- Task material:
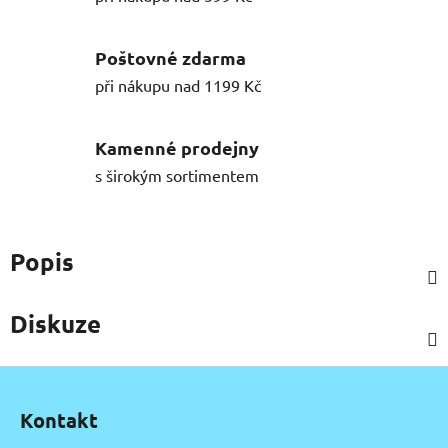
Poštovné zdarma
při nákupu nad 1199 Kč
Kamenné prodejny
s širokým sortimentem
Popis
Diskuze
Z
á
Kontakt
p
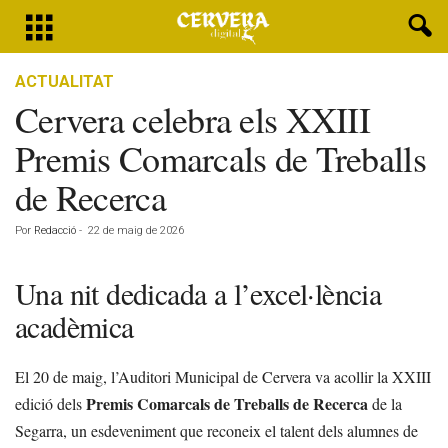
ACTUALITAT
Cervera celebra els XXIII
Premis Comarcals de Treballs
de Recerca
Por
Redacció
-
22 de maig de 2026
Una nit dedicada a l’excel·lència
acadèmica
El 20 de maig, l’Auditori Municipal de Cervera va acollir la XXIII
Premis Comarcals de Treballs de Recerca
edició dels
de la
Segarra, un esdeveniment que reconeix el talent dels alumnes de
==
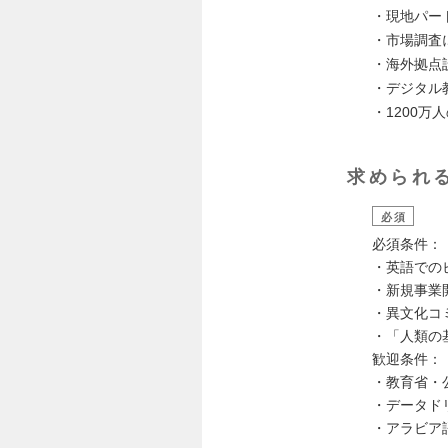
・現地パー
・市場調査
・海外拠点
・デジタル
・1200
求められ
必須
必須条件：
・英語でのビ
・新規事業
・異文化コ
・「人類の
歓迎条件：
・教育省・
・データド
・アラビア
--
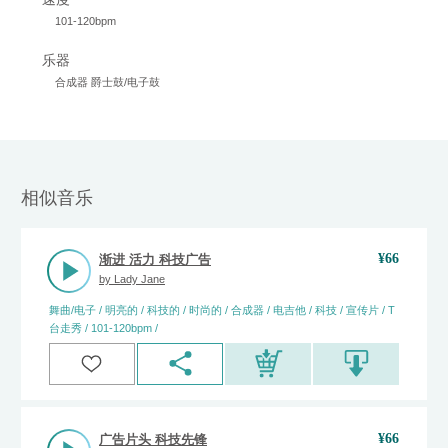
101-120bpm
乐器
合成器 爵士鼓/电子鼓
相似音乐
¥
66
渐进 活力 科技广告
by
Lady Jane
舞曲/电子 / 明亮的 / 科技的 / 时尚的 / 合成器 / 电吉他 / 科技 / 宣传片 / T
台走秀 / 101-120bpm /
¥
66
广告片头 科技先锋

- Exercise objective:
Return every line from the entries above that contains the word "Comarcals".

- Exercise output:
Premis Comarcals de Treballs
Premis Comarcals de Treballs de Recerca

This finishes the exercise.